Start the test with ages 10–11 norms

What reasoning looks like at this age

By ten and eleven, most children handle two simultaneous rules comfortably and begin cracking the genuinely abstract puzzle types — additions and subtractions of pattern elements, and the first XOR-style logic where features cancel out. The gap between a child's performance and adult performance narrows to a handful of raw points.

This is also the age where fluid-reasoning scores become decently predictive: correlations with scores taken years later rise substantially compared to early childhood, which is why talent-search programs historically began recruiting around 5th and 6th grade.

Expected performance under our norms

The IQ scale is age-relative: 100 means "average for ages 10–11". Under our provisional calibration, here is the raw performance (out of 35 puzzles) mapping to each level:

IQ (age-normed)MeaningPuzzles solved
IQ 85 Low average ≈ 8
IQ 100 Average for this age ≈ 14
IQ 115 High average (top ~16%) ≈ 20
IQ 130 Gifted threshold (top ~2%) ≈ 26
IQ 145 Test ceiling ≈ 32

Provisional norms — full assumptions on the methodology page.

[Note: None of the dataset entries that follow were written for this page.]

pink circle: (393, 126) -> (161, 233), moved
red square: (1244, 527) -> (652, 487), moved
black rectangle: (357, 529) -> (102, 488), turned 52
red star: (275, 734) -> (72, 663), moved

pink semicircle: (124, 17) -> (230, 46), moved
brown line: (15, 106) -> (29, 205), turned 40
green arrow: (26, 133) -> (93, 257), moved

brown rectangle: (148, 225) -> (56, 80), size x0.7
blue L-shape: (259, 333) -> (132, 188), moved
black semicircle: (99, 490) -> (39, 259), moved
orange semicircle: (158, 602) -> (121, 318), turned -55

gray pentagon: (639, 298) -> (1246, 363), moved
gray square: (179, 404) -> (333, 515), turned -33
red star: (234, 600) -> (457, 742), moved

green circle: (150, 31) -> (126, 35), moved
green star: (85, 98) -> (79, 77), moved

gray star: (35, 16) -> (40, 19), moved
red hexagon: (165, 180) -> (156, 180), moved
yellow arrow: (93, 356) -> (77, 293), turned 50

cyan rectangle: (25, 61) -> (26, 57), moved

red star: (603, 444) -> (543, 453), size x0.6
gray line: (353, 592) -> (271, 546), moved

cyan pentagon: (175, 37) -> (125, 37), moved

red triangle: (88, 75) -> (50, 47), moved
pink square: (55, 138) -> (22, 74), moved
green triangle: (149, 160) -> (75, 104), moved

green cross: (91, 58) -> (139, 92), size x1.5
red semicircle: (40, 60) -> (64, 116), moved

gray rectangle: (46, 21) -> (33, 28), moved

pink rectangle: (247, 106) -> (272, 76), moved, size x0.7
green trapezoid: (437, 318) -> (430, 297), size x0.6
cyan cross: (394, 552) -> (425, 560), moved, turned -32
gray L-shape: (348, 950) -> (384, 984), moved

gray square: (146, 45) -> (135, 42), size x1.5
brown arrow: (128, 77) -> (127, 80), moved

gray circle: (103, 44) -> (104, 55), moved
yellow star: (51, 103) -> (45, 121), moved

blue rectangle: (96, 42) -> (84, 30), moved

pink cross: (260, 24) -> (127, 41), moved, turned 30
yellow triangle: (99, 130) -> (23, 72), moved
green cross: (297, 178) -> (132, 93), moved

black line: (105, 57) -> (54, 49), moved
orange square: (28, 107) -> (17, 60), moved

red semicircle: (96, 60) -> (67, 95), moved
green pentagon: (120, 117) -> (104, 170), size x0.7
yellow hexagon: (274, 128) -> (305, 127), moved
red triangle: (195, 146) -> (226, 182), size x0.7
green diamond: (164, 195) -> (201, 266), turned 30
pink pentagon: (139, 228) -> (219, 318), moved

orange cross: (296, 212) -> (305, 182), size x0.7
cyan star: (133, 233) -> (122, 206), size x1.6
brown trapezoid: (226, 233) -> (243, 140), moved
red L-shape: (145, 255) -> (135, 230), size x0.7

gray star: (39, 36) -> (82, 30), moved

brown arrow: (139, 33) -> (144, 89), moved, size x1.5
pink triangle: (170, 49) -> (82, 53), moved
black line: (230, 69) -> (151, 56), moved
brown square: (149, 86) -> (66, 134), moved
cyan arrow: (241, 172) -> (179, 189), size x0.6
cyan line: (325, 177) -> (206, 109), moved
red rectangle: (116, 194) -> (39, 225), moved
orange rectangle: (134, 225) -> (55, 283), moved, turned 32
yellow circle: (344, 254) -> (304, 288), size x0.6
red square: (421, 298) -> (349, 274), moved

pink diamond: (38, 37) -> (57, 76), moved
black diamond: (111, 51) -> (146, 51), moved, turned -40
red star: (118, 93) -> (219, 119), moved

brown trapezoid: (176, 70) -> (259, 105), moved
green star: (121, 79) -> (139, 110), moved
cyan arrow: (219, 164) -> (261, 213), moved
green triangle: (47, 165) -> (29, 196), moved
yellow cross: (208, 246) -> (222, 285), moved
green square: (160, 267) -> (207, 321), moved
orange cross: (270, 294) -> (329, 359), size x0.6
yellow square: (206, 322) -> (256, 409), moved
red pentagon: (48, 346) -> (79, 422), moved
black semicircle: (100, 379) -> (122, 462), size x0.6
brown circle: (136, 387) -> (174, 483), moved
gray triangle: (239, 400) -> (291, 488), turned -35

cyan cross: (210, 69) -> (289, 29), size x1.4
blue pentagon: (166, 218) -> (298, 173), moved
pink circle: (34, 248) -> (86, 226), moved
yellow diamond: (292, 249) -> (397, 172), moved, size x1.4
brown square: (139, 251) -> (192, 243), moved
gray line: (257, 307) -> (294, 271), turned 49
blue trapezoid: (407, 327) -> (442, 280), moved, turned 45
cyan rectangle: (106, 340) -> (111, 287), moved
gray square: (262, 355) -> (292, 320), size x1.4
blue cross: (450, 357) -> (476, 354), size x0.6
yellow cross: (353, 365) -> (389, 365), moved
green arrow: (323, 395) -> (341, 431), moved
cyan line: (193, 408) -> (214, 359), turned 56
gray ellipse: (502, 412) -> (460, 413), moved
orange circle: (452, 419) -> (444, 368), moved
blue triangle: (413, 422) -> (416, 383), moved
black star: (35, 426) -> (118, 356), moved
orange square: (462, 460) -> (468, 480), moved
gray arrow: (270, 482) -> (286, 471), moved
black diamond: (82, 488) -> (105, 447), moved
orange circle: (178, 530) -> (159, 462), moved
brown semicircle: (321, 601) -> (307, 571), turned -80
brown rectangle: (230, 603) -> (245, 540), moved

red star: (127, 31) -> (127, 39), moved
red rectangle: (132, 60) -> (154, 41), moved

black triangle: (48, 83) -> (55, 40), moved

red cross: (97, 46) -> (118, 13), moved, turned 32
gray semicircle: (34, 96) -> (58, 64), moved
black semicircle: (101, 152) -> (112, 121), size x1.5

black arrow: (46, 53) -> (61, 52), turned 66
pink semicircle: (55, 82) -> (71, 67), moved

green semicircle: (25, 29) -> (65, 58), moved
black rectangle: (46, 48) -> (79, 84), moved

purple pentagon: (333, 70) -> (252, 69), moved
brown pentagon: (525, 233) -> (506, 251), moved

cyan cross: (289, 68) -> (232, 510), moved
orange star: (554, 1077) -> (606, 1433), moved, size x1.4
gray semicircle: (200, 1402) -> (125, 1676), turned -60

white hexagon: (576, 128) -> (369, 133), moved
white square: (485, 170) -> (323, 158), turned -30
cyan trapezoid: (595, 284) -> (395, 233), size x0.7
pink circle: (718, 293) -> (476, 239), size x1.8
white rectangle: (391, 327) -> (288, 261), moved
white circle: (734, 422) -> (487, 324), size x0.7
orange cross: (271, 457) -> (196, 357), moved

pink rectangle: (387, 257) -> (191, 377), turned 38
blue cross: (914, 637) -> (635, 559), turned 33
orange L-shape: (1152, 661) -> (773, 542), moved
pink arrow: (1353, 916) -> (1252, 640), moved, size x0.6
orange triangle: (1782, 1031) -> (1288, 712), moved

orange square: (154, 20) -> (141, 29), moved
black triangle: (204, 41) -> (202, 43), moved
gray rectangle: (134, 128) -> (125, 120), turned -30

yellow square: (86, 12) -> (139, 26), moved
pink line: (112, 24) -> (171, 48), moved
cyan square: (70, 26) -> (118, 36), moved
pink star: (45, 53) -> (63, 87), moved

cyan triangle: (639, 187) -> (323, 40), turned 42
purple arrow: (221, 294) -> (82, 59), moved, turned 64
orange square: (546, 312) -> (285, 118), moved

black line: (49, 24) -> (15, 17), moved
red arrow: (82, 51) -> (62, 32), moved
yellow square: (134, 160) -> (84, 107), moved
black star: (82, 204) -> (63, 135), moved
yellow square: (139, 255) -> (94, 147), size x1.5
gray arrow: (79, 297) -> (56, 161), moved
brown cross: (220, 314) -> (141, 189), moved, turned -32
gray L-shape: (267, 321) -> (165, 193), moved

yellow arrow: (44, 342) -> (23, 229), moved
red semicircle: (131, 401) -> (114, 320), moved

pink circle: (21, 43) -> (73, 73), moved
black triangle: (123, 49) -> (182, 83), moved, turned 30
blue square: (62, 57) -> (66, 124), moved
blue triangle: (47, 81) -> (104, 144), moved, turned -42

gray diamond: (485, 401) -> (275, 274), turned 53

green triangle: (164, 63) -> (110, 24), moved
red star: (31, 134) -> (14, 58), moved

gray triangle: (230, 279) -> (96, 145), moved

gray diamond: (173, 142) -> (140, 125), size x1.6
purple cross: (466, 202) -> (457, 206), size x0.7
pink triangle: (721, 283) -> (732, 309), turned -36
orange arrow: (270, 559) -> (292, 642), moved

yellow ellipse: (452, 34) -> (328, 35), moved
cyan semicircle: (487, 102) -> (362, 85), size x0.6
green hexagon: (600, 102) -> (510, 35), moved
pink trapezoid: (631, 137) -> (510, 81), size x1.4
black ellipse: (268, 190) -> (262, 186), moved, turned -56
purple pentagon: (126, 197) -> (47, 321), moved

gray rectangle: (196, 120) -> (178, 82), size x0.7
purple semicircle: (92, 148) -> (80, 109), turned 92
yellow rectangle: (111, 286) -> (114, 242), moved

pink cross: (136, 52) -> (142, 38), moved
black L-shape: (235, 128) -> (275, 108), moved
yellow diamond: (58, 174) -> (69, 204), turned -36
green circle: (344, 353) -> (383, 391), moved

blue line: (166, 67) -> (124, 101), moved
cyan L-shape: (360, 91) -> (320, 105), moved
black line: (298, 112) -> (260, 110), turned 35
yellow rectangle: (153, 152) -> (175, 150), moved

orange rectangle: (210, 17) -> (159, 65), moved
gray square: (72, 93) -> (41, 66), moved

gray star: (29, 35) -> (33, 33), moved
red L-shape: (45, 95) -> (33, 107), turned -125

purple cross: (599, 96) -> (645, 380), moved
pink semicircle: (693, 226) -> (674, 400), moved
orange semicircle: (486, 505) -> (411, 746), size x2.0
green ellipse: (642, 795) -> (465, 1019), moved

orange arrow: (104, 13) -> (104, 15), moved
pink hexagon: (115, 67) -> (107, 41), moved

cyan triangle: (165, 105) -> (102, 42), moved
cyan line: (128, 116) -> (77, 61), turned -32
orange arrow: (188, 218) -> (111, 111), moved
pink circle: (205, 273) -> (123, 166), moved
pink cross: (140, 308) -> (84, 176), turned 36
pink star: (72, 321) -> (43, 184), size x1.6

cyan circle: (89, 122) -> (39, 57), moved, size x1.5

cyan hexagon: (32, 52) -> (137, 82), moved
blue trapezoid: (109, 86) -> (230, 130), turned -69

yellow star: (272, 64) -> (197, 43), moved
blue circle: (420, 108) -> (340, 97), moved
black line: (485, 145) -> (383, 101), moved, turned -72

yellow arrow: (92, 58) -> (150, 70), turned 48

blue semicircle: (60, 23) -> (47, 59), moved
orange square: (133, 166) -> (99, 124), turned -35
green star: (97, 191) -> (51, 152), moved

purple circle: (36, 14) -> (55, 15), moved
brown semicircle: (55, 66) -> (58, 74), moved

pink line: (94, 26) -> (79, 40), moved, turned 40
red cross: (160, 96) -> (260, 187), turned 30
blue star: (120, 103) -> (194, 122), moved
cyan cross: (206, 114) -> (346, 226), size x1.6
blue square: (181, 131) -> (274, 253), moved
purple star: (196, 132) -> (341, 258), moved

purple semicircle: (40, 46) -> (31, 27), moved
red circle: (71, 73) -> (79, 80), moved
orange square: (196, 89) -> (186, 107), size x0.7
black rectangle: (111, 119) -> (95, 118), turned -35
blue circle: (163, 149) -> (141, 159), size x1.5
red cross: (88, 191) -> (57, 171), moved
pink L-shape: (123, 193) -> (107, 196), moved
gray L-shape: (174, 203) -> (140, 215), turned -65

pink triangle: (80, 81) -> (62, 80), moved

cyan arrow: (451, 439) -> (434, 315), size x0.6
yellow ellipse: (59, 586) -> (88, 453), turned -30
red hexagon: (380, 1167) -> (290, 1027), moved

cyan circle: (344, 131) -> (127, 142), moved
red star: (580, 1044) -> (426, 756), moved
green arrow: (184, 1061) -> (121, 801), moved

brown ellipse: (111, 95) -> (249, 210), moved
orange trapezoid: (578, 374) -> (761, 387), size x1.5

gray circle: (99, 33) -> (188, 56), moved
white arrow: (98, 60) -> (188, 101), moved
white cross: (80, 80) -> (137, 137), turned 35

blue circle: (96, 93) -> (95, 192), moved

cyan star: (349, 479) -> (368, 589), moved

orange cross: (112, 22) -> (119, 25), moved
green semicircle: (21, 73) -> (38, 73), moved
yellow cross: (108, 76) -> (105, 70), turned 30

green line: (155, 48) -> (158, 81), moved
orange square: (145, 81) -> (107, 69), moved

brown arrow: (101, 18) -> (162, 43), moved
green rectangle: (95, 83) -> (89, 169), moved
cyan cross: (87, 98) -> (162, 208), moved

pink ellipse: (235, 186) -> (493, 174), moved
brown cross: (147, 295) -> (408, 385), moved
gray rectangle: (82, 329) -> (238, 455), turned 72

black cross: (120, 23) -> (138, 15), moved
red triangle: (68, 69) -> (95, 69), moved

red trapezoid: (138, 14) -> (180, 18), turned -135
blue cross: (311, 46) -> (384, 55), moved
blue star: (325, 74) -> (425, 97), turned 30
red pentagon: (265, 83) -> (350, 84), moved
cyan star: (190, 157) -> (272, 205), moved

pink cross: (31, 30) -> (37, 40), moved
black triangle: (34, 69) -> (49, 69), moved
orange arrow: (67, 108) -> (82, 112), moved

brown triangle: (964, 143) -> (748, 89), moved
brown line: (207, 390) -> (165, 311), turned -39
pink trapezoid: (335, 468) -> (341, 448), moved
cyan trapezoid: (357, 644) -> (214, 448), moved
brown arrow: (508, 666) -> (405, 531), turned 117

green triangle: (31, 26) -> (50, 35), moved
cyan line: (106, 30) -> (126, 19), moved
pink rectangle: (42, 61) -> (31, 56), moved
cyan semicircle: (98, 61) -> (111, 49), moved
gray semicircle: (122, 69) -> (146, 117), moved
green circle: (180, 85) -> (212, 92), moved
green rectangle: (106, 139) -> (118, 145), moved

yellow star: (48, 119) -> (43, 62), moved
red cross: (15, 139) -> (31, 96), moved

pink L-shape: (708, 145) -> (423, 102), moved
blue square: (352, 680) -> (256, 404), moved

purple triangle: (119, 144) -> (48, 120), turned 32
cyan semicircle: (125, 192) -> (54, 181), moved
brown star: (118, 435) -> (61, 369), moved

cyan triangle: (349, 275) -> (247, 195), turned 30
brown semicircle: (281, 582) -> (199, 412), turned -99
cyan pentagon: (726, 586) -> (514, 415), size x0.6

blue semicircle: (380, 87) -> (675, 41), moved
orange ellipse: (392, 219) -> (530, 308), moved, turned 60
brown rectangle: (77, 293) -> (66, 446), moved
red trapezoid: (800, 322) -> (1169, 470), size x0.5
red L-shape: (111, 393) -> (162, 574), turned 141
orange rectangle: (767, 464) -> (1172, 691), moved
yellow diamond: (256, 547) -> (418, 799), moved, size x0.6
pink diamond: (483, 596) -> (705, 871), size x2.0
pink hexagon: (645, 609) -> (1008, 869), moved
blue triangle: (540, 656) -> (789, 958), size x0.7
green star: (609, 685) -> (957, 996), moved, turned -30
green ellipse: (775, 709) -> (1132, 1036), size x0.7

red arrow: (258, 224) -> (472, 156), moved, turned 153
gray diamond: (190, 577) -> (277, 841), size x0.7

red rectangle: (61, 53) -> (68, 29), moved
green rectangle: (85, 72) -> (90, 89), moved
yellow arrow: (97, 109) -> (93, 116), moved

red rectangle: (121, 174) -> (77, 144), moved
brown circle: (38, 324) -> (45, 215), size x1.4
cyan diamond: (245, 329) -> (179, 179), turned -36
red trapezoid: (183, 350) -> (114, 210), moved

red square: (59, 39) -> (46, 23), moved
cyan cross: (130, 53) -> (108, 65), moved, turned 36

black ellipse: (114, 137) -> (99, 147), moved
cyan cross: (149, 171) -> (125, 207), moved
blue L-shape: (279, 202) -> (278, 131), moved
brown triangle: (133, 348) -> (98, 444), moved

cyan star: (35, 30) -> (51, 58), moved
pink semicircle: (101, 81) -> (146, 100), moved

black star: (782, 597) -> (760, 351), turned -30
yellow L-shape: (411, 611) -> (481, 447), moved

For decisions (program entry, IEP), only professionally administered tests count.

School context at ages 10–11

Ages 10–11 are pivotal for placement decisions: middle-school math tracking, application-based magnet programs, and talent searches (the SMPY-descended university programs recruit 5th–6th graders using above-grade-level tests). If a program your child wants requires a qualifying score, this is an age where professional testing has clear practical value — and where a strong screening result here is a reasonable prompt to pursue it.

Parents ask about ages 10–11

What is a good score for a 10 or 11 year old?

Anything near the age-band average — about 13–14 of 35 puzzles under our provisional norms — is exactly typical (IQ ≈ 100). Around 19–20 corresponds to 115 (top ~16%), and 25+ approaches the gifted threshold of 130 for this band.

How well does an online score at this age predict adult IQ?

Better than at younger ages, but still loosely. Fluid-reasoning rank order stabilizes through late childhood; individual scores still commonly move 5–10 points by adulthood. Treat a result at this age as a good rough signal, not a fixed trait.

Should my child prepare before a school gifted test?

Format familiarity, yes; drilling, no. One or two relaxed practice sessions with matrix puzzles removes the novelty penalty. Weeks of prep inflate the entry score relative to true ability, which tends to backfire once the child is in a program paced beyond their comfort.